▶ **What is needed**
This task calls for the lines below starting at the one containing "RAKOR ANTISIPASI TINDAKAN PELANGGARAN" and ending at the one containing "Landes in Aigle in Gläser abgefüllt.", repeated exactly with both ends kept and pictures left out.
START Extracted records
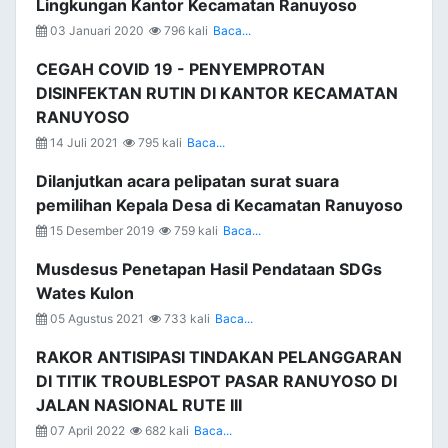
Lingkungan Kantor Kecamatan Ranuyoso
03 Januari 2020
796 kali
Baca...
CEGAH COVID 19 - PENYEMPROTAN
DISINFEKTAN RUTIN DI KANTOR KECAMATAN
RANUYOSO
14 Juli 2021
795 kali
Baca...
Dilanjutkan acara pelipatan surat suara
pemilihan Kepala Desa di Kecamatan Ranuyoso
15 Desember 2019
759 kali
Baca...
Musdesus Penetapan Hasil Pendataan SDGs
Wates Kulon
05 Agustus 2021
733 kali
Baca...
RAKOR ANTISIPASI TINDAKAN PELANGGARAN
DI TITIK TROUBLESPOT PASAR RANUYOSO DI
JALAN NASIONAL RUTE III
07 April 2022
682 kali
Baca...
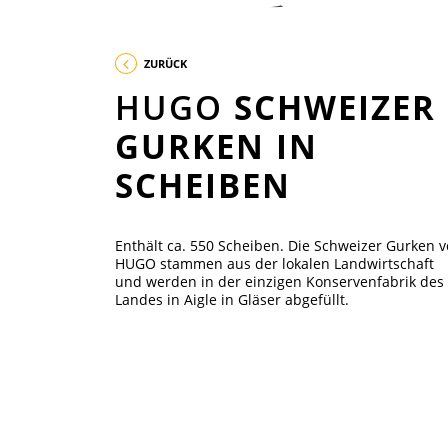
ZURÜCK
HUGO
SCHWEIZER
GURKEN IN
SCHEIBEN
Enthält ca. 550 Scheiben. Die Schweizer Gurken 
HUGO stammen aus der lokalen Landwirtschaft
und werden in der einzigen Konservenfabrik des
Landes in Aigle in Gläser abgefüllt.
END Extracted records
START Extracted records
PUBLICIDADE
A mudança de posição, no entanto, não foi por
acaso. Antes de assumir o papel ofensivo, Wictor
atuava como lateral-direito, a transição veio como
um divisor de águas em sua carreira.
END Extracted records
▶ **Answer for this exercise**
RAKOR ANTISIPASI TINDAKAN PELANGGARAN
DI TITIK TROUBLESPOT PASAR RANUYOSO DI
JALAN NASIONAL RUTE III
07 April 2022
682 kali
Baca...
ZURÜCK
HUGO
SCHWEIZER
GURKEN IN
SCHEIBEN
Enthält ca. 550 Scheiben. Die Schweizer Gurken 
HUGO stammen aus der lokalen Landwirtschaft
und werden in der einzigen Konservenfabrik des
Landes in Aigle in Gläser abgefüllt.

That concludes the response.